Thursday, November 30
10:30 a.m. Convocation – Susan Jacoby, "The Folly of Founder Worship: Why We Don't Need to Turn Great Men into Saints"
Centennial Hall
Susan Jacoby will talk about ways in which we tend to distort the founding generation by viewing it through a modern lense and specific political perspectives. The religious right today is quite wrong in its contention that the founders were devoutly orthodox men who intended to found a Christian government, and secularists are wrong to pretend that the founders themselves were thoroughgoing secularists. That they intended to found a secular government does not mean that they themselves were hostile to religion. Far from it. But that many of them had personal religious beliefs doesn't mean that they intended to found a religious government. Far from it.
4:30 p.m. NSSE Celebration
Wilson Center
Friday, December 1
3:30 p.m. Conversations on Scholarship – Allen Bertsche, "Teaching Spain: A Study of the Current Situation of Peninsular Culture & Civilization Courses in the Undergraduate Spanish Curriculum." Pamela Druger will also do sabbatical talk.
Wilson Center
8 p.m. Opera@Augustana
Wallenberg Hall
Opera@Augustana presents scenes from Street Scene by Weill, Gianni Schicchi by Puccini and The Impresario by Mozart. John Pfautz, director
8 p.m. Augustana Dance Company Winter Show
Centennial Hall
Tickets are available from the Augustana Ticket Office and are $5 for the general public, $3 for senior citizens, students, faculty/staff, and free for children age 12 and under.
Saturday, December 2
8 p.m. Opera@Augustana
Wallenberg Hall
Opera@Augustana presents scenes from Street Scene by Weill, Gianni Schicchi by Puccini and The Impresario by Mozart. John Pfautz, director
8 p.m.
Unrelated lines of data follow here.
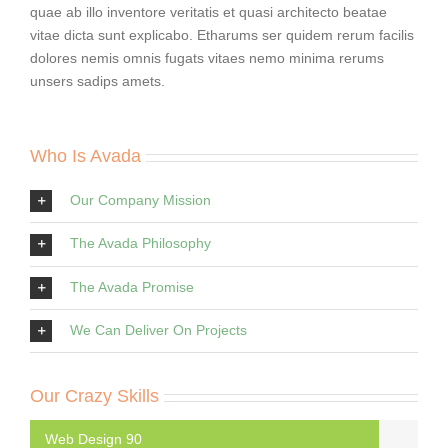
quae ab illo inventore veritatis et quasi architecto beatae
vitae dicta sunt explicabo. Etharums ser quidem rerum facilis
dolores nemis omnis fugats vitaes nemo minima rerums
unsers sadips amets.
Who Is Avada
Our Company Mission
The Avada Philosophy
The Avada Promise
We Can Deliver On Projects
Our Crazy Skills
Web Design
90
Quad City Symphony Concert
Centennial Hall
"Celebrate Instruments!" An evening of music from Italy, featuring guest conductor David Bellugi and accordion soloist Ivano Battiston. Tickets are available only from the QCSO office, 563-322-0931, and range in price from $20 - $43.
Concert conversations are offered in Larson Hall one hour prior to each performance. Join QCSO conductor Donald Schleicher and Augustana's Kai Swanson for insight into the music and composers featured in each concert.